◆ YOUR ASSIGNMENT ◆
Over all lines in the data below, count those holding "Barut" and give only the result.

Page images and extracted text
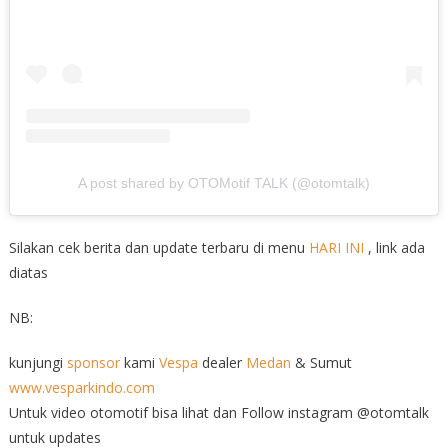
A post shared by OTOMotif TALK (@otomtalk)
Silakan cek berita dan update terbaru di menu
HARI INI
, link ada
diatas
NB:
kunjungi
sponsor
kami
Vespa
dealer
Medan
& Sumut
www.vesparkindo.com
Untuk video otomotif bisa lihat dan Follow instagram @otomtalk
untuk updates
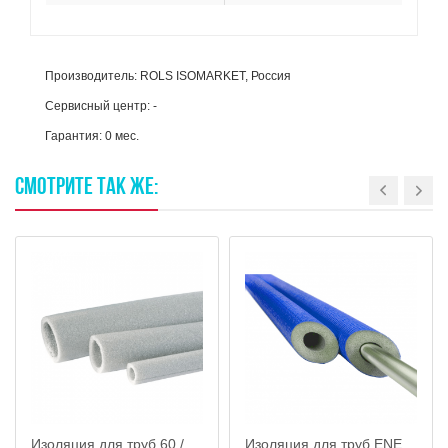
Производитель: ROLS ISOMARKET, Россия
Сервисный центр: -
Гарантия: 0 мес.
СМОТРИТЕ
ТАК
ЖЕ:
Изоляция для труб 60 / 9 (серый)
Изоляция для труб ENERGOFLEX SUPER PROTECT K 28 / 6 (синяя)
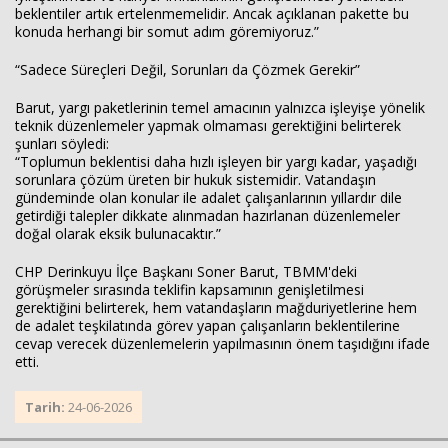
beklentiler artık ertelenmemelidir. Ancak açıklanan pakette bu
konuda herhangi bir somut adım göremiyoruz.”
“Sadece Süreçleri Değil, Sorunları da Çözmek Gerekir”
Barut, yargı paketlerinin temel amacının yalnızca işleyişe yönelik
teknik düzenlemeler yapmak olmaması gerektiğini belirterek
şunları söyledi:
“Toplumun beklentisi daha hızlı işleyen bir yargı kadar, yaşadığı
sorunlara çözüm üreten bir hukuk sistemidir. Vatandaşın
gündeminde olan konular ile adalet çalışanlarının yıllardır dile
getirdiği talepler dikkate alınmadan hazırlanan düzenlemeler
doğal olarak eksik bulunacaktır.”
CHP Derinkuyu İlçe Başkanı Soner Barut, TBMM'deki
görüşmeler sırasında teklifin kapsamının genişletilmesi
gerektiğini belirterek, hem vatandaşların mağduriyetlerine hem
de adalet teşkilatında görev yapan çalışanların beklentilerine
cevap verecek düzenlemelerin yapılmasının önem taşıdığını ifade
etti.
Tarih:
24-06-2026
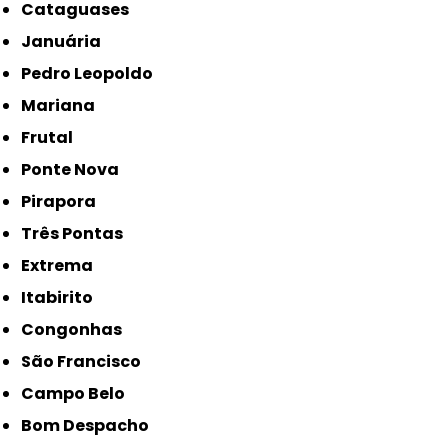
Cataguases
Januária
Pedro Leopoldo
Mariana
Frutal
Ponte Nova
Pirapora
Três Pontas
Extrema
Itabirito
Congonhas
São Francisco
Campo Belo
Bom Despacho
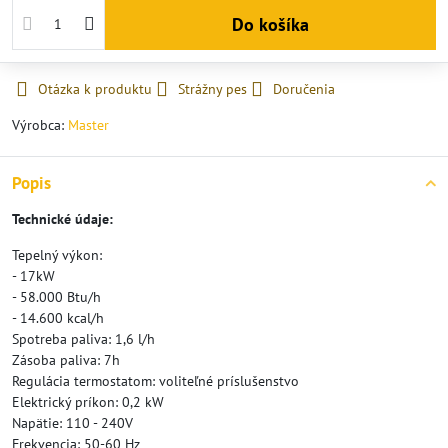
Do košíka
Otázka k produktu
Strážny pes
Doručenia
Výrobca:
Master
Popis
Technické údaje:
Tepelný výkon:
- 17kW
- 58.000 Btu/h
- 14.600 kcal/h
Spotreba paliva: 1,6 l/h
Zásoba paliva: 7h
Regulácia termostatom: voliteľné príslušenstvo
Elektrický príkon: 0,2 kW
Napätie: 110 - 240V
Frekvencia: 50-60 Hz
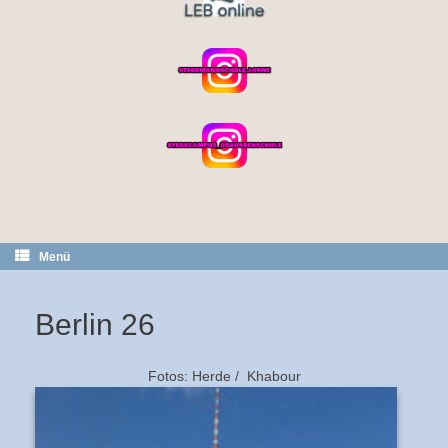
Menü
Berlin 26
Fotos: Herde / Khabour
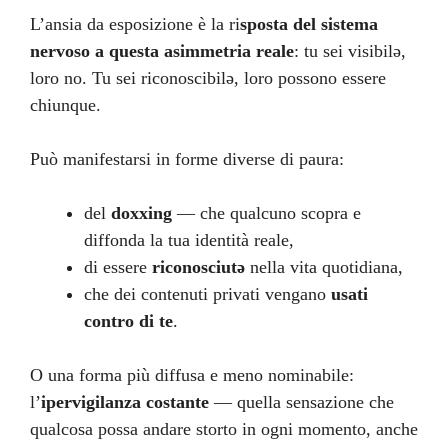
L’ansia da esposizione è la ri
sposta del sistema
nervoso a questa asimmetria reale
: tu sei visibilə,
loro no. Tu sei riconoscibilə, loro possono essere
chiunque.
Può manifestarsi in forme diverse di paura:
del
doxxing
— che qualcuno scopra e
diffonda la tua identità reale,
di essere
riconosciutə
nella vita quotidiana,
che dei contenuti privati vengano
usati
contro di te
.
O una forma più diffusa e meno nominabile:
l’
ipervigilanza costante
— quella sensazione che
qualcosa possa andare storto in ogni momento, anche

◆ COMPLETED EXERCISE ◆
2